Source is Amazon Business Productivity
This is a guest blog written by Yoshio Nakamura at NTT East. The content and opinions in this post are those of the third-party author and AWS is not responsible for the content or accuracy of this post.
NTT East primarily provides internet connection services and mobile communication services as a regional communication service provider in Japan, but we also focus on digital transformation (DX) through various cloud services. As one of the services to improve communication, we are utilizing Amazon Chime SDK.
Today, I would like to introduce a part of the challenge using Amazon Chime SDK within our company.
Remote Assist Tool
In my team, we have developed and operating a “Remote Assist Tool” that connects consumers with communication problems and the contact center using Amazon Chime SDK Meetings to support consumers in real-time with video and audio. Previously, the contact center mainly solved problems by talking over the phone, but by using video to communicate, we can quickly resolve issues that cannot be conveyed through language alone, leading to an improvement in customer satisfaction.

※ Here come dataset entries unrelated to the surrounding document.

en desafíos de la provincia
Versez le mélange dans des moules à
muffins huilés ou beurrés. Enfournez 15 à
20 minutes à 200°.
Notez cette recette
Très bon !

For development, we chose a service based on WebRTC to prioritize real-time performance. Among several services, we selected Amazon Chime SDK due to the following considerations:
- Amazon Chime SDK has long and stable experience
- Amazon Chime SDK’s pay-as-you-go model matched the usage rate of the service by agents, rather than a licensing system
- Capability to customize the SDK to fit for secure locations like a contact center
The Remote Assist Tool is a serverless web application based on React. The basic parts of the UI use the Amazon Chime SDK React Component Library, enabling even a small team to achieve rich UI and simple business logic.
Contact center agents log in with Amazon Cognito and send consumers a guest access URL with Amazon SNS. Consumers join the video meeting from the URL and send real-time video to the meeting.

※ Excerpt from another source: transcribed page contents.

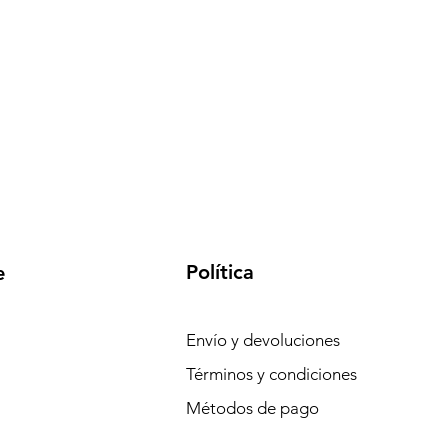
Política
e
Envío y devoluciones
Términos y condiciones
Métodos de pago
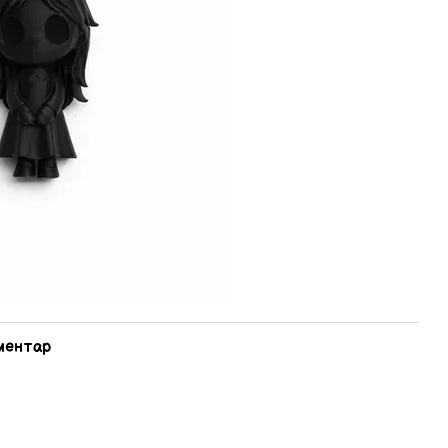
оментар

Even though video transmission is simple, we used the real-time platform’s data messages feature to improve the quality of communication.
The data messages feature is based on WebRTC used in Amazon Chime SDK Meeting, and uses WebSocket prepared for video connections as data communication. It can deliver up to 2KB of character strings to all meeting attendees, including oneself, and retains them on the server for up to 5 minutes. The messages are deleted once the meeting ends.
Drawing
The remote assistance tool uses data messages to add markers to real-time images and make it easy for the other person to understand the problem areas in the video.
type Coodinate = {
x: number;
y: number;
tileId: number;
isDrawing: boolean;
};
Finally, this data wrapped with sender information and topic information is reflected to all attendees.
Image Transmission
Unfortunately, if the hand holding the camera moves, the marker will point to a completely different location. Therefore, there was a request to mark a snapshot of the video and send it to the other party. Uploading images is prohibited due to the risk of containing personal information.
Snapshots and markings of the video are done in JavaScript. The created still image is Base64 encoded and converted to a string. The maximum size of each data message is 2KB. The stringified still image is compressed in JPG format to a small size of 2KB or less, divided into multiple data messages, and sent.
JavaScript
const chunkList: string[] = base64captureData.match(new
RegExp(`.{1,1536}`, "g"));
chunkList.forEach((chunk) => {
const message = {
chunkStatus: chunkStatus, // 'start' | 'body' | 'end'
base64ImageChunk: chunk,
};
// send data message
}
The recipient of the data message receives a series of data messages, puts them together in the order they were sent, restores the image data, and reflects it on the canvas tag.
Two-way group meetings
The remote assistance tool is based on one-way video communication from the user to the agent in contact center. We packaged it with additional Amazon Chime SDK Messaging to enable two-way group meetings.
This application places emphasis on internal business communication. Previously, workers who performed tasks such as repairing telephone line utility poles or communication equipment received instructions via telephone from senior technicians. However, by supporting workers with video and audio from the internal team, the efficiency of the work can be improved.
As a requirement, it was necessary to exchange text, URLs, camera images, etc., and to save them as chat history. To meet this requirement, Amazon Chime SDK Messaging was utilized. Amazon Chime SDK Messaging has a full range of features for chatting using a real-time infrastructure.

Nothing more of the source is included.